Akhir tahun 2000, ada teman yang mengajaknya untuk bekerja di luar negeri, dipilihlah Taiwan. Mulai dari sebagai perawat hingga pekerja pabrik, semua dilakoninya agar bisa bertahan hidup di negeri orang.

Kurang dari 6 bulan sebelum izin kerjanya habis, secara tidak terduga ia malah mendapatkan jodoh seorang pria Taiwan. Setelah bertahun-tahun berada di Taiwan, ia masih kesulitan dengan bahasa. Kakak iparnya menyarankan ia mengikuti kursus bahasa.

Bersama dengan teman-teman dari Indonesia yang ada di Taiwan, Mok Ai-fang mengikuti kursus bahasa di pusat pelatihan bagi imigran baru di Taoyuan. Ia beruntung mendapat guru sekaligus mentor yang tidak hanya mengajar berbicara bahasa Mandarin, tapi juga membantunya menggali potensi diri sebesar-besarnya.

Dari sinilah dimulai buah Mok Ai-fang dipetik. Saat itu, pembuat film “Nonya Tastes of Life” garapan televisi publik PTS sedang mencari pemeran utama Indonesia, untuk tayangan tentang para imigran baru di Taiwan. Huang Mu-yi, sang mentorlah yang memberi semangat kepada Mok Ai-fang agar mencoba melamar.

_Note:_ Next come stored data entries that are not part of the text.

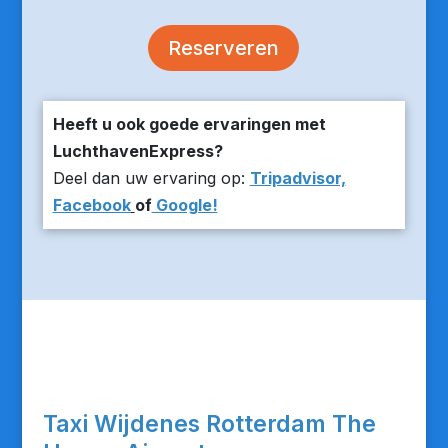
Reserveren
Heeft u ook goede ervaringen met
LuchthavenExpress?
Deel dan uw ervaring op:
Tripadvisor,
Facebook
of
Google!
Taxi Wijdenes Rotterdam The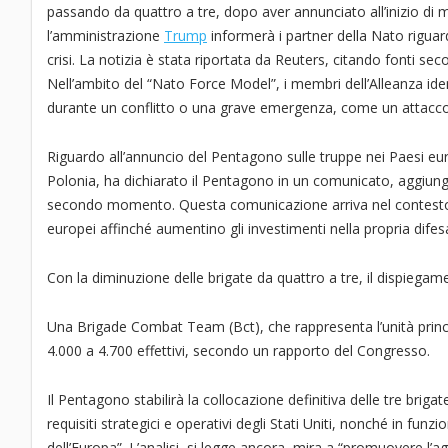
passando da quattro a tre, dopo aver annunciato all’inizio di 
l’amministrazione
Trump
informerà i partner della Nato riguard
crisi. La notizia è stata riportata da Reuters, citando fonti se
Nell’ambito del “Nato Force Model”, i membri dell’Alleanza id
durante un conflitto o una grave emergenza, come un attacco 
Riguardo all’annuncio del Pentagono sulle truppe nei Paesi eur
Polonia, ha dichiarato il Pentagono in un comunicato, aggiunge
secondo momento. Questa comunicazione arriva nel contesto d
europei affinché aumentino gli investimenti nella propria difes
Con la diminuzione delle brigate da quattro a tre, il dispiegame
Una Brigade Combat Team (Bct), che rappresenta l’unità princ
4.000 a 4.700 effettivi, secondo un rapporto del Congresso.
Il Pentagono stabilirà la collocazione definitiva delle tre brigate
requisiti strategici e operativi degli Stati Uniti, nonché in funzi
dell’Europa”. L’analisi, si legge ancora, mira a “promuovere l’a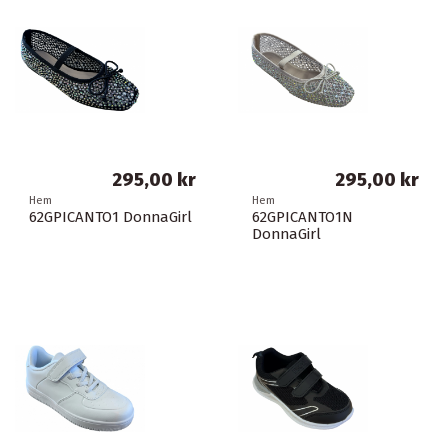
295,00 kr
295,00 kr
Hem
Hem
62GPICANTO1 DonnaGirl
62GPICANTO1N
DonnaGirl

Setelah pelatihan selama 6 bulan, Mok Ai-fang mendapat skenario pertama tayagan pada Agustus 2006. Pengambilan gambar secara resmi dimulai pada Mei 2007. Berkat penampilannya ini, ia meraih penghargaan Pemeran Utama Wanita Terbaik dalam Golden Bell Awards pada November di tahun yang sama.

taiwanpanorama.com

Dalam 10 tahun terakhir, ia sudah terlibat dalam ratusan film. Salah satu yang paling berkesan adalah perannya sebagai wanita hamil dalam film “Zone pro Zak” karena pergulatan batin yang melingkupinya saat itu.

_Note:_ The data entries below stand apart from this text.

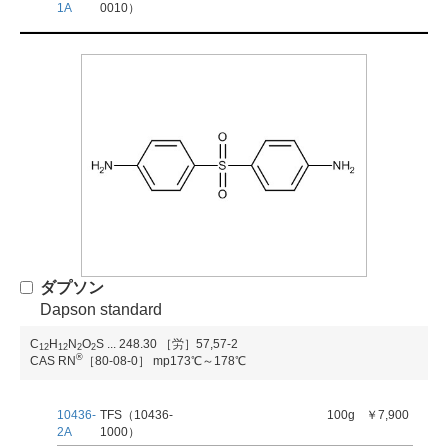
1A
0010）
ダプソン
Dapson standard
C
H
N
O
S
...
248.30
［労］57,57-2
1
2
1
2
2
2
®
CAS RN
［80-08-0］
mp173℃～178℃
10436-
TFS（10436-
100g
￥7,900
2A
1000）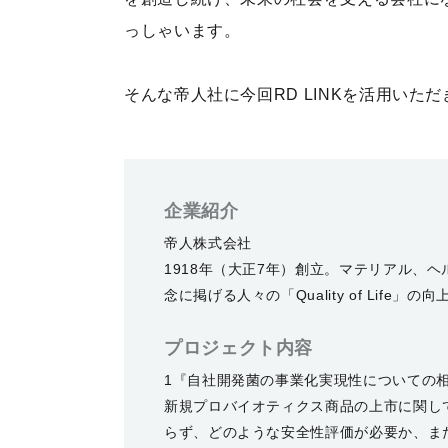
っしゃいます。
そんな帝人社に今回RD LINKを活用いた
企業紹介
帝人株式会社
1918年（大正7年）創立。マテリアル、
念に掲げる人々の「Quality of Life」
プロジェクト内容
1『自社開発菌の事業化実現性についての
新規プロバイオティクス商品の上市に関し
らず、どのような安全性評価が必要か、ま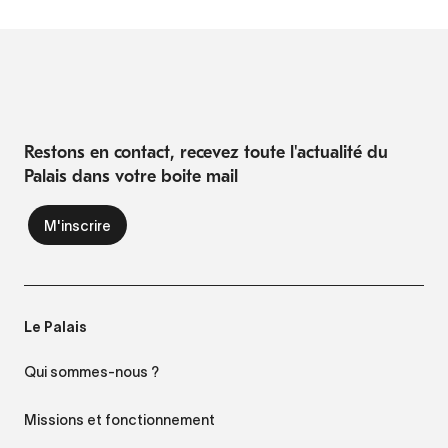
Restons en contact, recevez toute l'actualité du
Palais dans votre boite mail
Le Palais
Qui sommes-nous ?
Missions et fonctionnement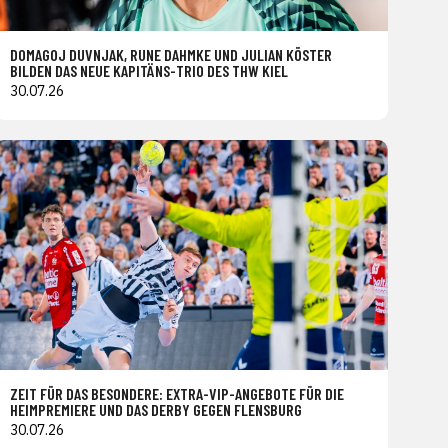
DOMAGOJ DUVNJAK, RUNE DAHMKE UND JULIAN KÖSTER
BILDEN DAS NEUE KAPITÄNS-TRIO DES THW KIEL
30.07.26
ZEIT FÜR DAS BESONDERE: EXTRA-VIP-ANGEBOTE FÜR DIE
HEIMPREMIERE UND DAS DERBY GEGEN FLENSBURG
30.07.26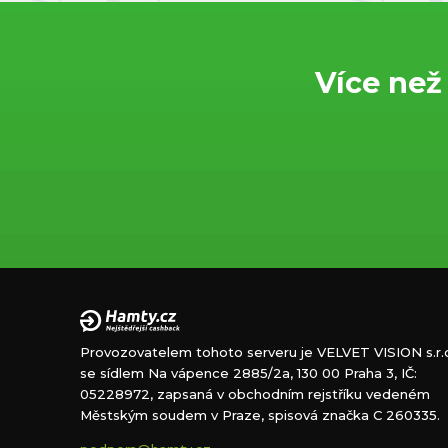
Více než
Provozovatelem tohoto serveru je VELVET VISION s.r.o
se sídlem Na vápence 2885/2a, 130 00 Praha 3, IČ:
05228972, zapsaná v obchodním rejstříku vedeném
Městským soudem v Praze, spisová značka C 260335.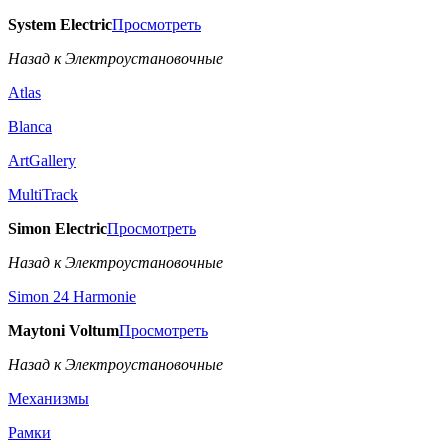
System Electric
Просмотреть
Назад к Электроустановочные
Atlas
Blanca
ArtGallery
MultiTrack
Simon Electric
Просмотреть
Назад к Электроустановочные
Simon 24 Harmonie
Maytoni Voltum
Просмотреть
Назад к Электроустановочные
Механизмы
Рамки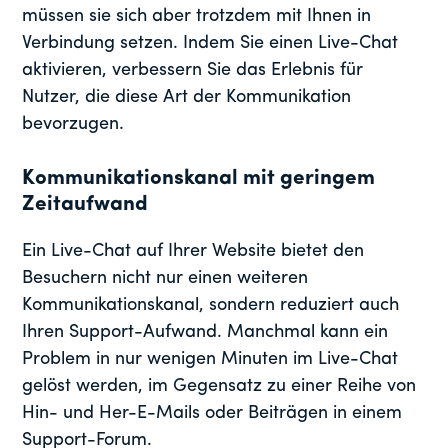
müssen sie sich aber trotzdem mit Ihnen in
Verbindung setzen. Indem Sie einen Live-Chat
aktivieren, verbessern Sie das Erlebnis für
Nutzer, die diese Art der Kommunikation
bevorzugen.
Kommunikationskanal mit geringem
Zeitaufwand
Ein Live-Chat auf Ihrer Website bietet den
Besuchern nicht nur einen weiteren
Kommunikationskanal, sondern reduziert auch
Ihren Support-Aufwand. Manchmal kann ein
Problem in nur wenigen Minuten im Live-Chat
gelöst werden, im Gegensatz zu einer Reihe von
Hin- und Her-E-Mails oder Beiträgen in einem
Support-Forum.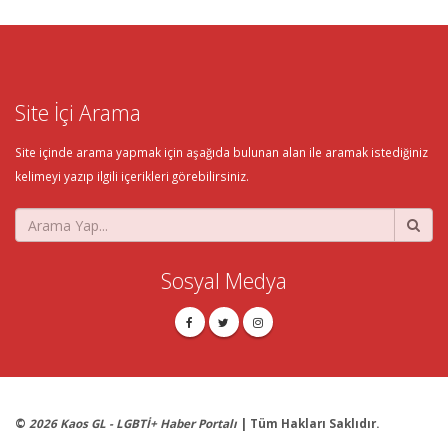
Site İçi Arama
Site içinde arama yapmak için aşağıda bulunan alan ile aramak istediğiniz
kelimeyi yazıp ilgili içerikleri görebilirsiniz.
Sosyal Medya
©
2026 Kaos GL - LGBTİ+ Haber Portalı
| Tüm Hakları Saklıdır.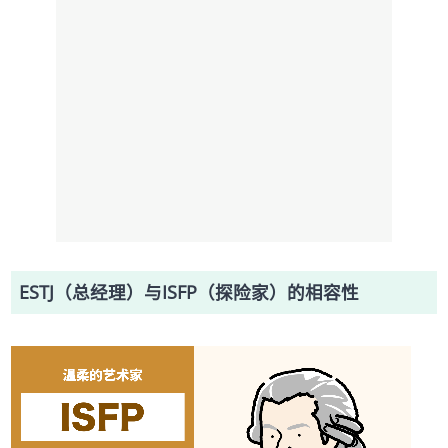
ESTJ（总经理）与ISFP（探险家）的相容性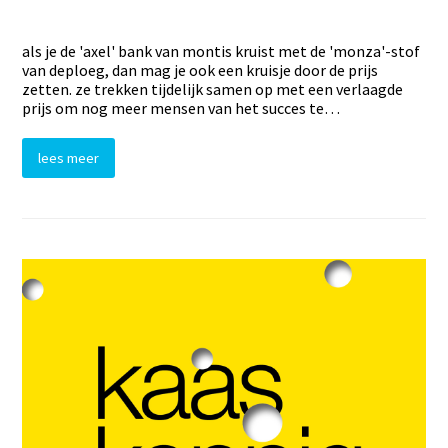
als je de 'axel' bank van montis kruist met de 'monza'-stof
van deploeg, dan mag je ook een kruisje door de prijs
zetten. ze trekken tijdelijk samen op met een verlaagde
prijs om nog meer mensen van het succes te…
lees meer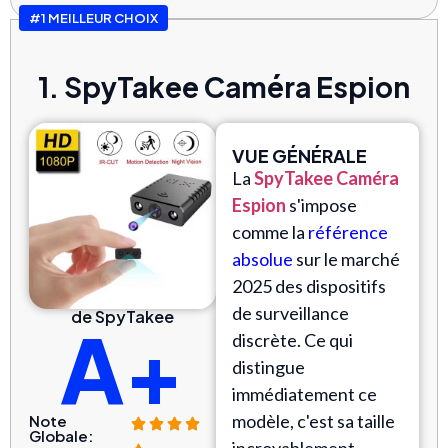
#1 MEILLEUR CHOIX
1. SpyTakee Caméra Espion
VUE GÉNÉRALE
La
SpyTakee Caméra
Espion
s'impose
comme la
référence
absolue
sur le marché
2025 des dispositifs
de surveillance
de SpyTakee
A+
discrète. Ce qui
distingue
immédiatement ce
modèle, c'est sa taille
Note
Globale:
incroyablement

Tidak berhenti di tayangan drama, Mok Ai-fang kemudian ditantang untuk menjadi pemandu acara “Aku di Taiwan, Apa Kabar?” yang juga disiarkan oleh PTS. Awalnya masih merasa canggung ketika menjadi penyiar acara bertema pernikahan lintas budaya tersebut. Namun ia dapat beradaptasi dengan baik.

taiwanpanorama.com

Kini, setelah tinggal lebih dari 10 tahun di Taiwan, ia pun sudah mahir berbicara Mandarin. Dengan berlatih komunikasi dan mengasah kepekaan tentang apa yang ada dalam masyarakatnya, Mok Ai-fang kemudian menjadi lebih nyaman ketika melakukan wawancara dengan para narasumbernya.

Melalui acara “Nonya Tastes of Life” dan “Zon Pro Sak”, Mok Ai-fang telah mengharumkan nama bangsa sekaligus membuktikan bahwa ketekunan, keluwesan, dan keluasan hati memungkinkan setiap orang memainkan peran di ‘panggung’ masing-masing.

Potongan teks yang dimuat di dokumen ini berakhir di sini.